§ About this task: Exactly the lines from the one containing "Coupon Center" through the final line of the data below, with pictures omitted, make up the answer.

§ Given records:
- - - -

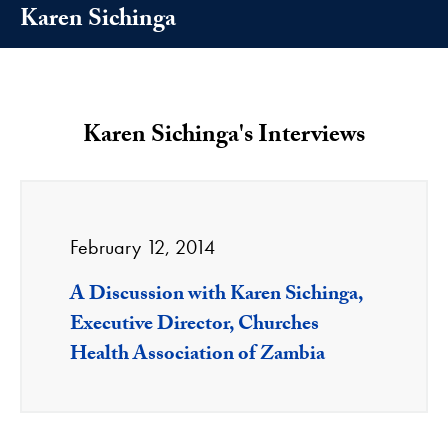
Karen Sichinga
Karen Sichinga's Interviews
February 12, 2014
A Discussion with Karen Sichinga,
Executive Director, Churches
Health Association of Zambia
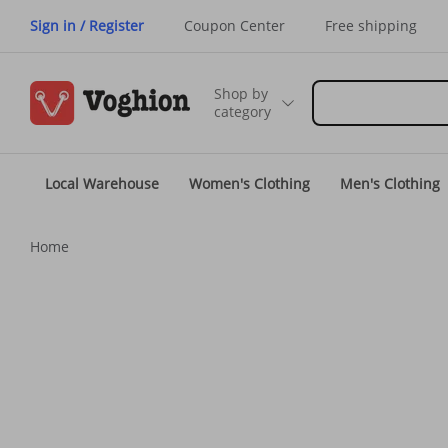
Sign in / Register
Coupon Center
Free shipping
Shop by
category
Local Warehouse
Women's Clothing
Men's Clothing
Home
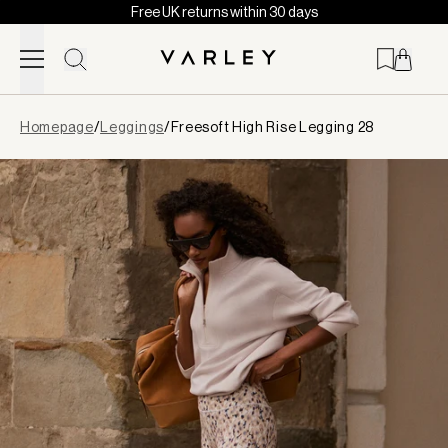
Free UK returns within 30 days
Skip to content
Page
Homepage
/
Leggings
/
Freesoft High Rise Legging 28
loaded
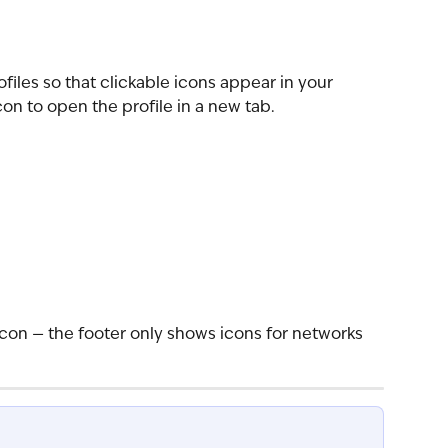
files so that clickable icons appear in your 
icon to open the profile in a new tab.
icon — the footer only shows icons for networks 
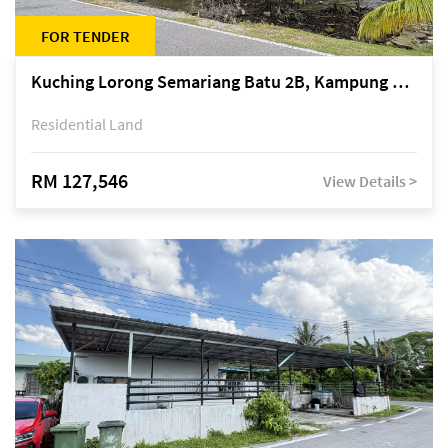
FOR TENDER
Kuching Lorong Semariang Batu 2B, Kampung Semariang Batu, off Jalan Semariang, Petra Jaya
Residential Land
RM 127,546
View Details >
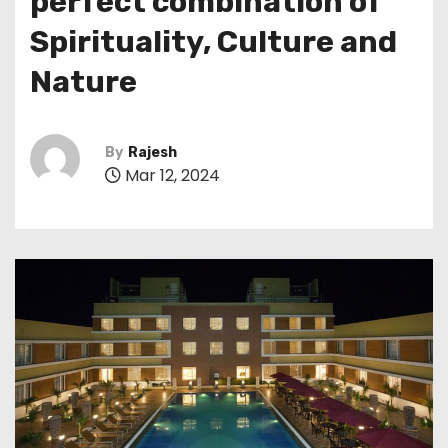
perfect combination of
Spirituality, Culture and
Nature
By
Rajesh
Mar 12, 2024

- - - -

§ Your response:
Coupon Center
Free shipping
Shop by
category
Local Warehouse
Women's Clothing
Men's Clothing
Home
Free UK returns within 30 days
Skip to content
Page
Homepage
/
Leggings
/
Freesoft High Rise Legging 28
loaded
files so that clickable icons appear in your 
icon to open the profile in a new tab.
icon — the footer only shows icons for networks 
FOR TENDER
Kuching Lorong Semariang Batu 2B, Kampung Semariang Batu, off Jalan Semariang, Petra Jaya
Residential Land
RM 127,546
View Details >
perfect combination of
Spirituality, Culture and
Nature
By
Rajesh
Mar 12, 2024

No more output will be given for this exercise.